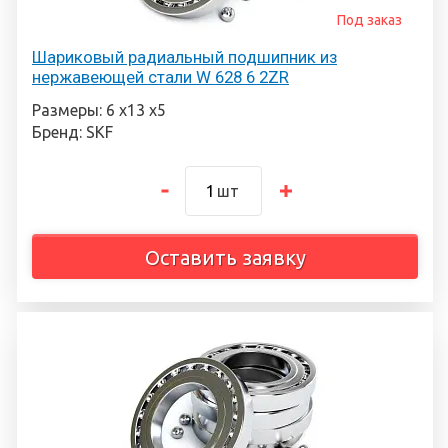
Под заказ
Шариковый радиальный подшипник из
нержавеющей стали W 628 6 2ZR
Размеры: 6 х13 х5
Бренд: SKF
шт
Оставить заявку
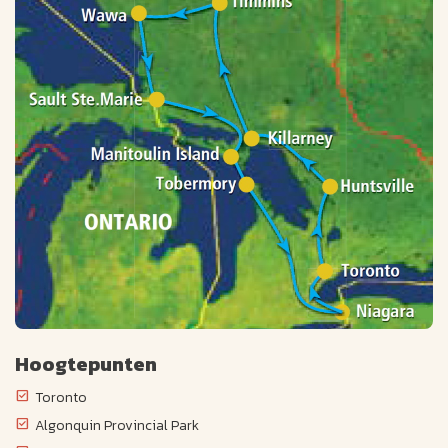
Hoogtepunten
Toronto
Algonquin Provincial Park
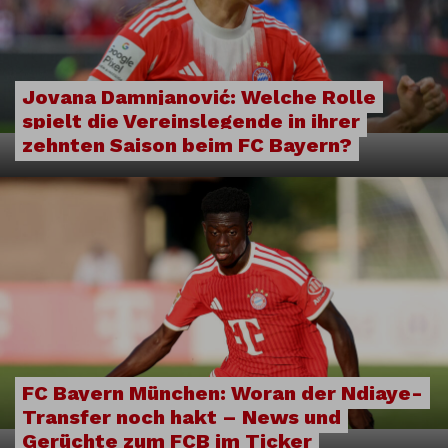
Jovana Damnjanović: Welche Rolle
spielt die Vereinslegende in ihrer
zehnten Saison beim FC Bayern?
FC Bayern München: Woran der Ndiaye-
Transfer noch hakt – News und
Gerüchte zum FCB im Ticker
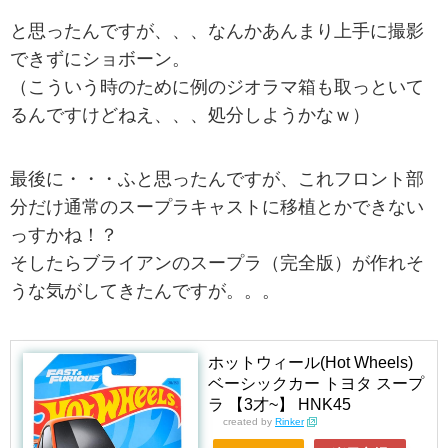
と思ったんですが、、、なんかあんまり上手に撮影
できずにショボーン。
（こういう時のために例のジオラマ箱も取っといて
るんですけどねえ、、、処分しようかなｗ）
最後に・・・ふと思ったんですが、これフロント部
分だけ通常のスープラキャストに移植とかできない
っすかね！？
そしたらブライアンのスープラ（完全版）が作れそ
うな気がしてきたんですが。。。
ホットウィール(Hot Wheels)
ベーシックカー トヨタ スープ
ラ 【3才~】 HNK45
created by
Rinker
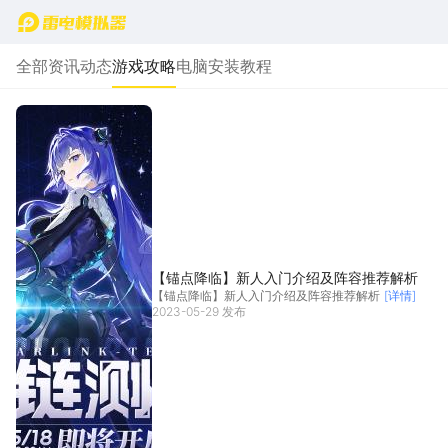
首页
全部
资讯动态
游戏攻略
电脑安装教程
【锚点降临】新人入门介绍及阵容推荐解析
【锚点降临】新人入门介绍及阵容推荐解析
[详情]
2023-05-29 发布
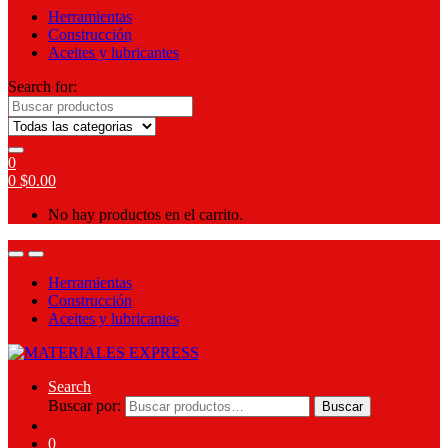
Herramientas
Construcción
Aceites y lubricantes
Search for:
0
0
$
0.00
No hay productos en el carrito.
Herramientas
Construcción
Aceites y lubricantes
Search
Buscar por:
Buscar
0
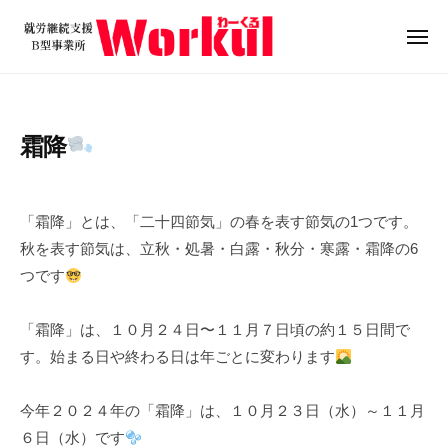
就
ュ
コ
ー
労
ン
メ
継
ニ
テ
就
続
ュ
ン
ー
支
労
ツ
援
継
霜降
B
へ
続
型
ス
支
2
b
/
事
キ
0
y
0
援
業
「霜降」とは、「二十四節気」の春を表す節気の1つです。
ッ
2
w
件
B
所
秋を表す節気は、立秋・処暑・白露・秋分・寒露・霜降の6
プ
4
o
の
W
型
つです
年
r
コ
o
事
1
k
メ
r
業
「霜降」は、１０月２４日〜１１月７日頃の約１５日間で
0
u
ン
k
所
月
l
ト
す。始まる日や終わる日は年ごとに変わります
u
2
W
l
3
o
今年２０２４年の「霜降」は、１０月２３日（水）～１１月
日
r
６日（水）です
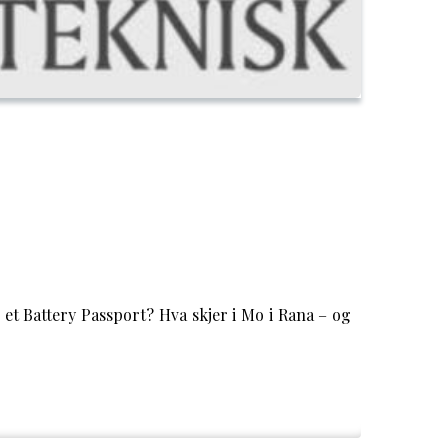
et Battery Passport? Hva skjer i Mo i Rana – og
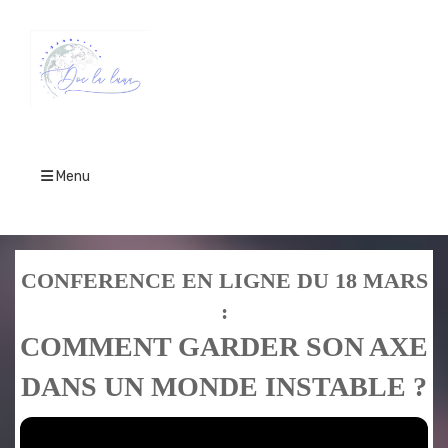
Menu
CONFERENCE EN LIGNE DU 18 MARS
:
COMMENT GARDER SON AXE
DANS UN MONDE INSTABLE ?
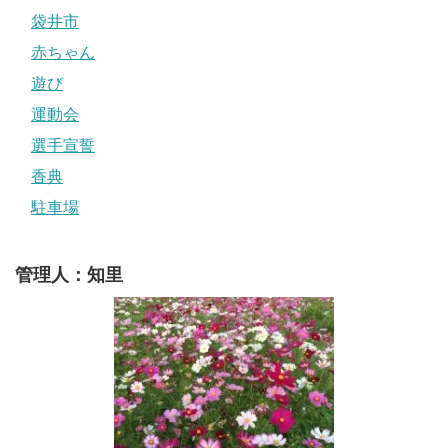
袋井市
赤ちゃん
遊び
運動会
選手宣誓
香典
駐車場
管理人：知里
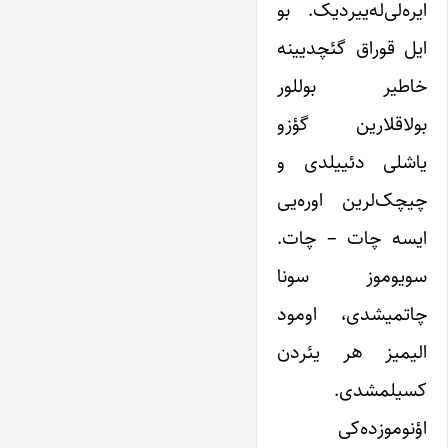
ایره‌لی‌له‌ییردیک. بو
ایل قوراق گئچدیینه
خاطیر بوللور
بولاقلارین گؤزو
یاشلی دئییلدی و
چیچک‌لرین اوره‌یی
ایسه چات – چات.
سویوموز سونا
چاتمیشدی، اومود
الیمیز هر یئردن
کسیلمشدی.
اؤنوموزده‌کی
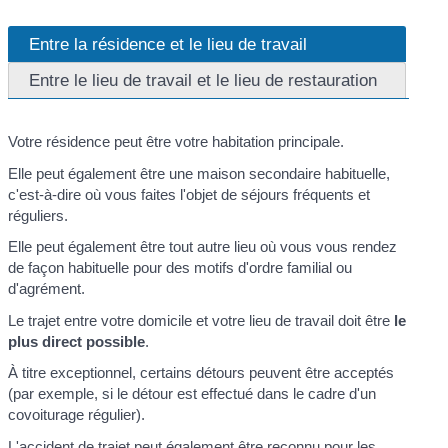
Entre la résidence et le lieu de travail
Entre le lieu de travail et le lieu de restauration
Votre résidence peut être votre habitation principale.
Elle peut également être une maison secondaire habituelle,
c'est-à-dire où vous faites l'objet de séjours fréquents et
réguliers.
Elle peut également être tout autre lieu où vous vous rendez
de façon habituelle pour des motifs d'ordre familial ou
d'agrément.
Le trajet entre votre domicile et votre lieu de travail doit être
le
plus direct possible
.
À titre exceptionnel, certains détours peuvent être acceptés
(par exemple, si le détour est effectué dans le cadre d'un
covoiturage régulier).
L'accident de trajet peut également être reconnu pour les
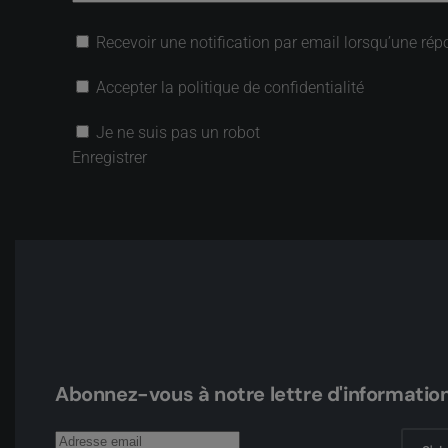
Recevoir une notification par email lorsqu’une rép
Accepter la politique de confidentialité
Je ne suis pas un robot
Enregistrer
Abonnez-vous à notre lettre d'informatio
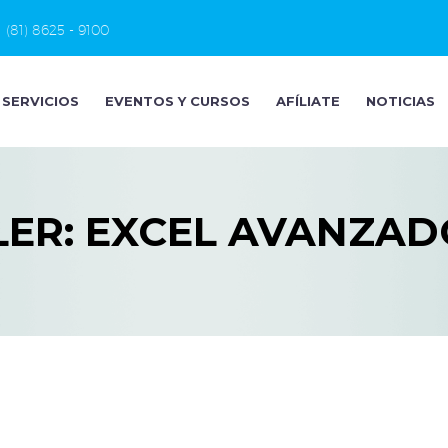
(81) 8625 - 9100
SERVICIOS
EVENTOS Y CURSOS
AFÍLIATE
NOTICIAS
LER: EXCEL AVANZAD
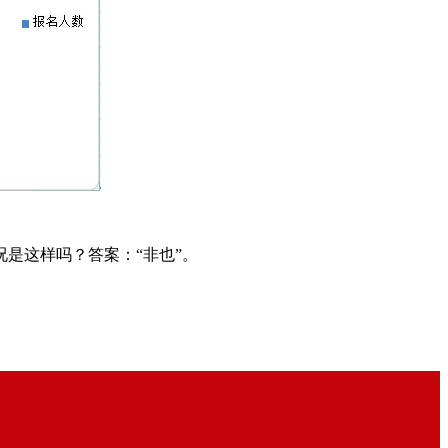
是这样吗？答案：“非也”。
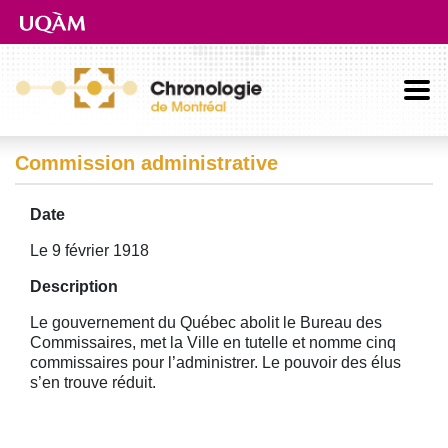
Aller directement au contenu principal
Commission administrative
Date
Le 9 février 1918
Description
Le gouvernement du Québec abolit le Bureau des
Commissaires, met la Ville en tutelle et nomme cinq
commissaires pour l’administrer. Le pouvoir des élus
s’en trouve réduit.
Image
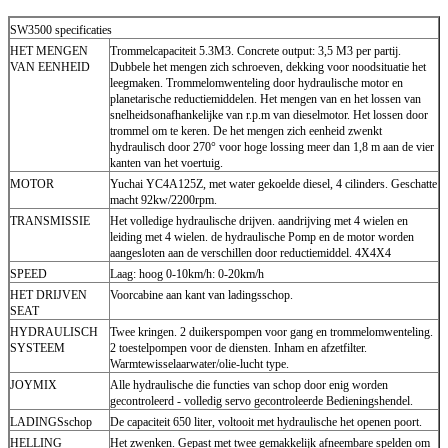
SW3500 specificaties
HET MENGEN
Trommelcapaciteit 5.3M3. Concrete output: 3,5 M3 per partij.
VAN EENHEID
Dubbele het mengen zich schroeven, dekking voor noodsituatie het
leegmaken. Trommelomwenteling door hydraulische motor en
planetarische reductiemiddelen. Het mengen van en het lossen van
snelheidsonafhankelijke van r.p.m van dieselmotor. Het lossen door
trommel om te keren. De het mengen zich eenheid zwenkt
hydraulisch door 270° voor hoge lossing meer dan 1,8 m aan de vier
kanten van het voertuig.
MOTOR
Yuchai YC4A125Z, met water gekoelde diesel, 4 cilinders. Geschatte
macht 92kw/2200rpm.
TRANSMISSIE
Het volledige hydraulische drijven. aandrijving met 4 wielen en
leiding met 4 wielen. de hydraulische Pomp en de motor worden
aangesloten aan de verschillen door reductiemiddel. 4X4X4
SPEED
Laag: hoog 0-10km/h: 0-20km/h
HET DRIJVEN
Voorcabine aan kant van ladingsschop.
SEAT
HYDRAULISCH
Twee kringen. 2 duikerspompen voor gang en trommelomwenteling.
SYSTEEM
2 toestelpompen voor de diensten. Inham en afzetfilter.
Warmtewisselaarwater/olie-lucht type.
JOYMIX
Alle hydraulische die functies van schop door enig worden
gecontroleerd - volledig servo gecontroleerde Bedieningshendel.
LADINGSschop
De capaciteit 650 liter, voltooit met hydraulische het openen poort.
HELLING
Het zwenken. Gepast met twee gemakkelijk afneembare spelden om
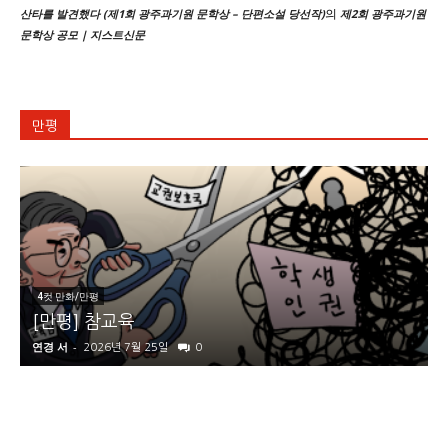
의
산타를 발견했다 (제1회 광주과기원 문학상 – 단편소설 당선작)
제2회 광주과기원
문학상 공모 | 지스트신문
만평
4컷 만화/만평
[만평] 참교육
연경 서
-
2026년 7월 25일
0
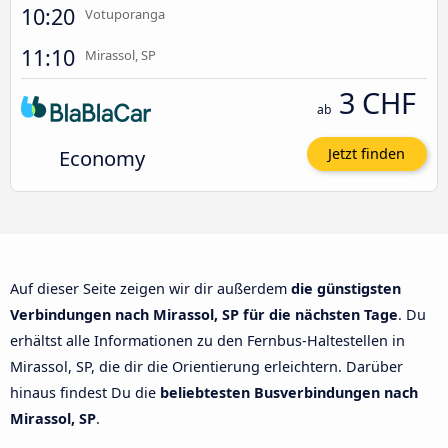
10:20
Votuporanga
11:10
Mirassol, SP
3 CHF
ab
Economy
Jetzt finden
Auf dieser Seite zeigen wir dir außerdem
die günstigsten
Verbindungen nach Mirassol, SP für die nächsten Tage
. Du
erhältst alle Informationen zu den Fernbus-Haltestellen in
Mirassol, SP, die dir die Orientierung erleichtern. Darüber
hinaus findest Du die
beliebtesten Busverbindungen nach
Mirassol, SP
.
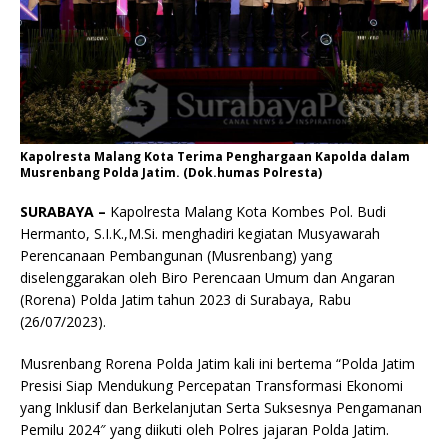
Kapolresta Malang Kota Terima Penghargaan Kapolda dalam
Musrenbang Polda Jatim. (Dok.humas Polresta)
SURABAYA –
Kapolresta Malang Kota Kombes Pol. Budi
Hermanto, S.I.K.,M.Si. menghadiri kegiatan Musyawarah
Perencanaan Pembangunan (Musrenbang) yang
diselenggarakan oleh Biro Perencaan Umum dan Angaran
(Rorena) Polda Jatim tahun 2023 di Surabaya, Rabu
(26/07/2023).
Musrenbang Rorena Polda Jatim kali ini bertema “Polda Jatim
Presisi Siap Mendukung Percepatan Transformasi Ekonomi
yang Inklusif dan Berkelanjutan Serta Suksesnya Pengamanan
Pemilu 2024″ yang diikuti oleh Polres jajaran Polda Jatim.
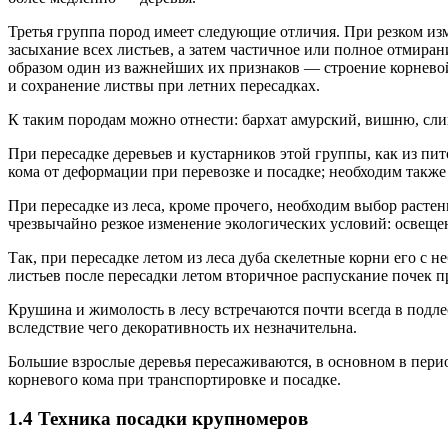
Третья группа пород имеет следующие отличия. При резком из
засыхание всех листьев, а затем частичное или полное отмира
образом один из важнейших их признаков — строение корнево
и сохранение листвы при летних пересадках.
К таким породам можно отнести: бархат амурский, вишню, сли
При пересадке деревьев и кустарников этой группы, как из пи
кома от деформации при перевозке и посадке; необходим такж
При пересадке из леса, кроме прочего, необходим выбор расте
чрезвычайно резкое изменение экологических условий: освещен
Так, при пересадке летом из леса дуба скелетные корни его с
листьев после пересадки летом вторичное распускание почек пр
Крушина и жимолость в лесу встречаются почти всегда в подле
вследствие чего декоративность их незначительна.
Большие взрослые деревья пересаживаются, в основном в пери
корневого кома при транспортировке и посадке.
1.4 Техника посадки крупномеров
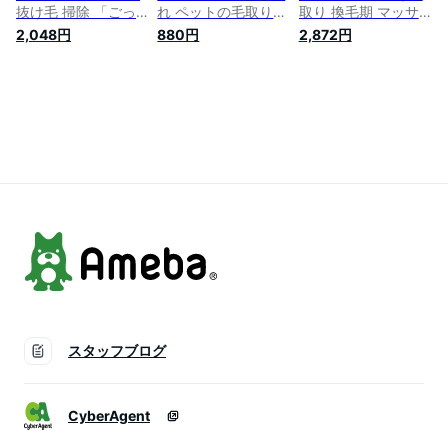
抜け毛 掃除 「ごっ
れ ペットの毛取り
取り 換毛期 マッサ
そりセット」 抜け毛
ペットの毛 ペット用
ージ ブラッシング
2,048円
880円
2,872円
取り スリッカーブラ
品 毛玉 毛玉取り 抜
ペット用品 ペットお
シ お掃除コーム セ
け毛 取り 抜け毛取
手入れ クリーナー
ット 換毛期 ペット
り 犬 猫 簡単 掃除 ク
毛玉取り グルーミン
の毛 キャットタワー
リーニング 便利グッ
グ
のお掃除に ペット
ズ
抜け毛 クリーナー
ブルー ピンク/スリ
ッカー&お掃除コー
ム
スタッフブログ
CyberAgent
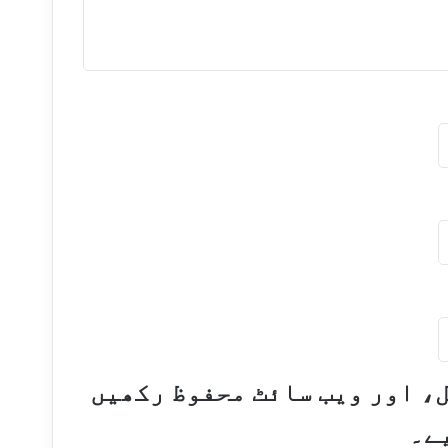
ل، اور ویب سائٹ محفوظ رکھیں
ے۔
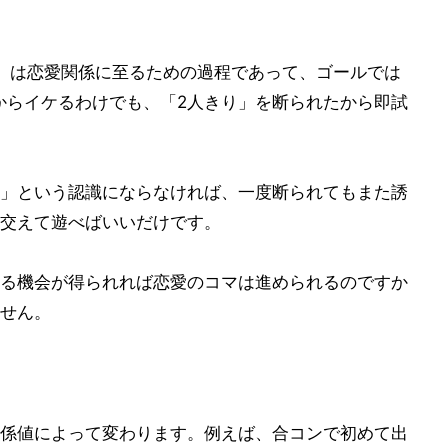
」は恋愛関係に至るための過程であって、ゴールでは
からイケるわけでも、「2人きり」を断られたから即試
」という認識にならなければ、一度断られてもまた誘
交えて遊べばいいだけです。
る機会が得られれば恋愛のコマは進められるのですか
せん。
係値によって変わります。例えば、合コンで初めて出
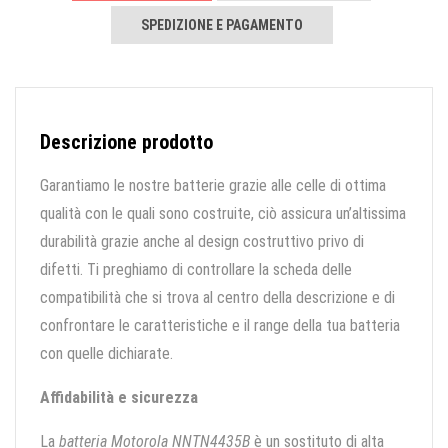
SPEDIZIONE E PAGAMENTO
Descrizione prodotto
Garantiamo le nostre batterie grazie alle celle di ottima
qualità con le quali sono costruite, ciò assicura un’altissima
durabilità grazie anche al design costruttivo privo di
difetti. Ti preghiamo di controllare la scheda delle
compatibilità che si trova al centro della descrizione e di
confrontare le caratteristiche e il range della tua batteria
con quelle dichiarate.
Affidabilità e sicurezza
La
batteria Motorola NNTN4435B
è un sostituto di alta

● ● ● ●

» **Task instructions**: All lines from the one containing "交えて遊べばいいだけです。" to the last line of the records above, and no others, should be returned unchanged, without pictures.

» **Task answer**:
交えて遊べばいいだけです。
る機会が得られれば恋愛のコマは進められるのですか
せん。
係値によって変わります。例えば、合コンで初めて出
SPEDIZIONE E PAGAMENTO
Descrizione prodotto
Garantiamo le nostre batterie grazie alle celle di ottima
qualità con le quali sono costruite, ciò assicura un’altissima
durabilità grazie anche al design costruttivo privo di
difetti. Ti preghiamo di controllare la scheda delle
compatibilità che si trova al centro della descrizione e di
confrontare le caratteristiche e il range della tua batteria
con quelle dichiarate.
Affidabilità e sicurezza
La
batteria Motorola NNTN4435B
è un sostituto di alta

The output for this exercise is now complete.